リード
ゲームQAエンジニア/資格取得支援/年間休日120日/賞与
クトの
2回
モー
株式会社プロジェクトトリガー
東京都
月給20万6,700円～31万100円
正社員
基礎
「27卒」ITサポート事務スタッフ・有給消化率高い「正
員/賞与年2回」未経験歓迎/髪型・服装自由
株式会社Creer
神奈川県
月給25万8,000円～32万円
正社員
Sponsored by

----------

== TASK DETAILS ==
The data above, all of it, needs to be output exactly as written.

== RESULT FOR THIS TASK ==
リード
ゲームQAエンジニア/資格取得支援/年間休日120日/賞与
クトの
2回
モー
株式会社プロジェクトトリガー
東京都
月給20万6,700円～31万100円
正社員
基礎
「27卒」ITサポート事務スタッフ・有給消化率高い「正
員/賞与年2回」未経験歓迎/髪型・服装自由
株式会社Creer
神奈川県
月給25万8,000円～32万円
正社員
Sponsored by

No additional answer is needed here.